A REFAL Interpreter

The REFAL logo

REFAL (Recursive Functions Algorithmic Language) was designed by Valentin F. Turchin at the Moscow Institute of Physics and Technology in 1966, with the first implementation completed in 1968. The language was designed for artificial intelligence, natural language processing, and more natural construction of recursive algorithms (Turchin, 1989).

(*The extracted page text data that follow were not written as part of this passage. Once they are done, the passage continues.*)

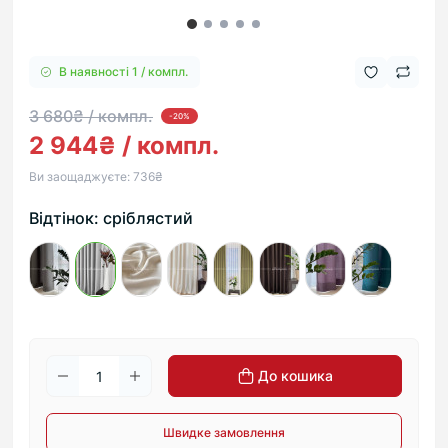
В наявності 1 / компл.
3 680₴ / компл.
-20%
2 944₴ / компл.
Ви заощаджуєте:
736₴
Відтінок: сріблястий
До кошика
Швидке замовлення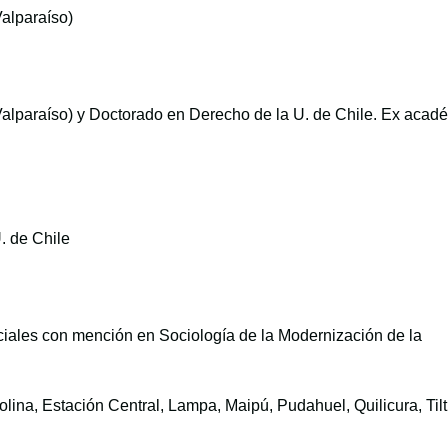
alparaíso)
alparaíso) y Doctorado en Derecho de la U. de Chile. Ex acad
. de Chile
iales con mención en Sociología de la Modernización de la
Colina, Estación Central, Lampa, Maipú, Pudahuel, Quilicura, Tilti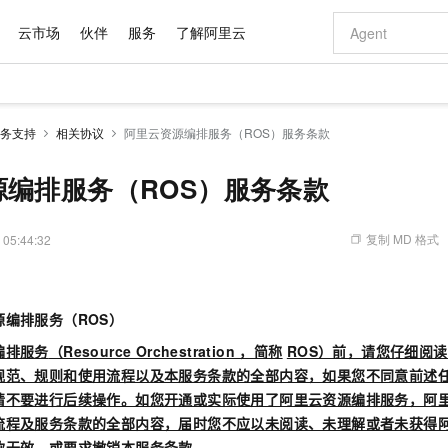
云市场
伙伴
服务
了解阿里云
AI 特惠
数据与 API
成为产品伙伴
企业增值服务
最佳实践
价格计算器
AI 场景体
基础软件
产品伙伴合
阿里云认证
市场活动
配置报价
大模型
务支持
相关协议
阿里云资源编排服务（ROS）服务条款
自助选配和估算价格
新方式
域名与网站
睿译宝，AI翻译排版一步到位
智启 AI 普惠权益
产品生态集成认证中心
企业支持计划
云上春晚
千问官方 MaaS 平台，为开发者和 Agent 而生，新用户赠送 1 亿 + tokens 额度
云服务器 EC
Qwen Aud
AI Coding
阿里云Maa
2026 阿里云
为企业打
数据集
Windows
大模型认证
模型
NEW
NEW
交付可用成果
值低价云产品抢先购
提供智能易用的域名与建站服务
上传文档即自动完成翻译和格式还原
至高享 1亿+免费 tokens，加速 Al 应用落地
安全可靠、弹
智能编程，一键
源编排服务（ROS）服务条款
产品生态伙伴
专家技术服务
云上奥运之旅
弹性计算合作
阿里云中企出
手机三要素
宝塔 Linux
全部认证
价格优势
有专属领域专家
对象存储 OSS
GLM-5.2：长任务时代开源旗舰模型
阿里云 OPC 创新助力计划
云数据库 RD
即刻拥有 DeepS
AI 电商营销
产品生态伙伴工作台
企业增值服务台
云栖战略参考
云存储合作计
云栖大会
身份实名认证
CentOS
训练营
推动算力普惠，释放技术红利
的大模型服务
最高返9万
多领域专家智能体,一键组建 AI 虚拟交付团队
至高百万元 Token 补贴，加速一人公司成长
稳定、安全、高性价比、高性能的云存储服务
真正可用的 1M 上下文,一次完成代码全链路开发
轻松解锁专属 Dee
从图文生成到
复制 MD 格式
 05:44:32
云上的中国
数据库合作计
活动全景
短信
Docker
图片和
站式影视创作平台
人工智能平台 PAI
Hermes Agent，打造自进化智能体
Token Plan 模型订阅计划
Qoder
5 分钟轻松部署
AI 广告创作
企业成长
大模型
NEW
信息公告
看见新力量
云网络合作计
OCR 文字识别
JAVA
级电脑
证享300元代金券
可视化编排打通从文字构思到成片全链路闭环
一站式AI开发、训练和推理服务
自主进化，持久记忆，越用越聪明
Qwen3.8-Max 首发尝鲜，限时加量 10 倍，夜间低至2折
面向真实软件
图文、视频一
Kimi-K3
HappyHors
NEW
魔搭 Mode
源编排服务（ROS）
loud
服务实践
官网公告
Kimi 最新旗舰模型，长程编程与推理利器
让文字生成流
金融模力时刻
Salesforce O
版
发票查验
全能环境
Qoder CN
Claude Code + GStack 打造工程团队
千问办公，限时限量积分加倍
云原生数据库 P
低代码高效构
AI 建站
NEW
作计划
编排服务
（Resource Orchestration ，简称
ROS）前，请您仔细阅
计划
创新中心
魔搭 ModelSc
健康状态
让AI从“聊天伙伴”进化为能干活的“数字员工”
覆盖公网/内网、递归/权威、移动APP等全场景解析服务
安装技能 GStack，拥有专属 AI 工程团队
你的AI工作搭子，覆盖日常办公高频场景
基于千问大模型等，支持代码智能生成、研发智能问答
0 代码专业建
客户案例
天气预报查询
操作系统
Deepseek-v4-pro
HappyHors
规范、规则和使用流程以及本服务条款的全部内容，如果您不同意前述
态合作计划
态智能体模型
旗舰 MoE 大模型，百万上下文与顶尖推理能力
图生视频，流
请不要进行后续操作。如您开通或实际使用了阿里云资源编排服务，阿
Compute
同享
容器服务 Kubernetes 版 ACK
万小智 AI 建站低至 15元/月
云防火墙
AI 短剧/漫剧
快递物流查询
WordPress
成为服务伙
高校合作
流程及服务条款的全部内容，届时您不应以未阅读、未理解或者未获得
式云数据仓库
点，立即开启云上创新
提供一站式管理容器应用的 K8s 服务
送.CN域名，送备案服务码
云原生的云上
AI助力短剧
GLM-5.2
Wan2.7-T
Ubuntu
款无效，或要求撤销本服务条款。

REFAL pioneered the concept of pattern matching as a programming paradigm and was the first languages to emphasize functional programming as the main computational model. This paradigm led to certain performance difficulties during the initial implementation of the language.

Valentin Turchin in 1977

Beyond his work as a physicist and cyberneticist, Turchin was also active politically (Turchin, 1978). His support for Andrei Dimitrievich Saharov, physicist and designer of Soviet thermonuclear weapons turned dissident, led to Turchin being effectively prohibited from working scientifically in the USSR. In 1977 he fled to the United States. His memoir does not mention the means through which he did this, as emigration from the Soviet Union was at that point strictly prohibited.

Language

REFAL is unique partially in its simplicity. Compared to other languages (even those of that time period) it contains far fewer features, control structures, built-in functions, or syntax. Yet the few features it has have been carefully designed so as to allow a level of expression that simply is not possible in other languages.

Symbols

Symbols as a concept in computer programming date back to the invention of LISP in 1958. LISP was the first widely used language to allow programmers to freely operate on data more complex than numbers. It was designed for artificial intelligence programming and was used at the Massachusetts Institute of Technology’s Artificial Intelligence lab for some of the pioneering research in the field.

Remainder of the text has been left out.